### Exercise details
Here is a listing. Set it down again exactly.

### The data
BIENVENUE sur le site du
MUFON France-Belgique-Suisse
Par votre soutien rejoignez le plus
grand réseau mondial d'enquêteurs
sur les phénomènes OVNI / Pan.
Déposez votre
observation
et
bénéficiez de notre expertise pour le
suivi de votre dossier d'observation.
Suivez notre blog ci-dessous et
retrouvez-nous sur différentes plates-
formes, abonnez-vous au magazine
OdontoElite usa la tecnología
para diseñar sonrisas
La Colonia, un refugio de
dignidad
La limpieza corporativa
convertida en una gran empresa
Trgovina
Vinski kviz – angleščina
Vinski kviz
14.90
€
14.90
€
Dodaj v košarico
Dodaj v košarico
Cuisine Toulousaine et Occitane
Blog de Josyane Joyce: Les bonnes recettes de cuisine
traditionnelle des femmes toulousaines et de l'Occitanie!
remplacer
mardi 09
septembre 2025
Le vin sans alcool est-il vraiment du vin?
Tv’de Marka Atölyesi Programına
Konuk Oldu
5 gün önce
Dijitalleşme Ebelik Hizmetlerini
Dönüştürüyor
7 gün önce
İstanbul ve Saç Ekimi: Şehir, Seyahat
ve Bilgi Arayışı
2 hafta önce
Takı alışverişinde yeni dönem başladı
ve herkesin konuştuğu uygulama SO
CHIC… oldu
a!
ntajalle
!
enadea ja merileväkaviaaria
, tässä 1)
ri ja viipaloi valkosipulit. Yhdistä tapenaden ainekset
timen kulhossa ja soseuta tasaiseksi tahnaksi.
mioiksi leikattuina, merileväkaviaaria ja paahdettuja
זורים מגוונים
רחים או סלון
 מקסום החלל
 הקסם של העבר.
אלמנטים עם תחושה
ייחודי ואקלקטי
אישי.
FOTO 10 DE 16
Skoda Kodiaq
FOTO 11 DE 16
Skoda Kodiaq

### Output of the task
BIENVENUE sur le site du
MUFON France-Belgique-Suisse
Par votre soutien rejoignez le plus
grand réseau mondial d'enquêteurs
sur les phénomènes OVNI / Pan.
Déposez votre
observation
et
bénéficiez de notre expertise pour le
suivi de votre dossier d'observation.
Suivez notre blog ci-dessous et
retrouvez-nous sur différentes plates-
formes, abonnez-vous au magazine
OdontoElite usa la tecnología
para diseñar sonrisas
La Colonia, un refugio de
dignidad
La limpieza corporativa
convertida en una gran empresa
Trgovina
Vinski kviz – angleščina
Vinski kviz
14.90
€
14.90
€
Dodaj v košarico
Dodaj v košarico
Cuisine Toulousaine et Occitane
Blog de Josyane Joyce: Les bonnes recettes de cuisine
traditionnelle des femmes toulousaines et de l'Occitanie!
remplacer
mardi 09
septembre 2025
Le vin sans alcool est-il vraiment du vin?
Tv’de Marka Atölyesi Programına
Konuk Oldu
5 gün önce
Dijitalleşme Ebelik Hizmetlerini
Dönüştürüyor
7 gün önce
İstanbul ve Saç Ekimi: Şehir, Seyahat
ve Bilgi Arayışı
2 hafta önce
Takı alışverişinde yeni dönem başladı
ve herkesin konuştuğu uygulama SO
CHIC… oldu
a!
ntajalle
!
enadea ja merileväkaviaaria
, tässä 1)
ri ja viipaloi valkosipulit. Yhdistä tapenaden ainekset
timen kulhossa ja soseuta tasaiseksi tahnaksi.
mioiksi leikattuina, merileväkaviaaria ja paahdettuja
זורים מגוונים
רחים או סלון
 מקסום החלל
 הקסם של העבר.
אלמנטים עם תחושה
ייחודי ואקלקטי
אישי.
FOTO 10 DE 16
Skoda Kodiaq
FOTO 11 DE 16
Skoda Kodiaq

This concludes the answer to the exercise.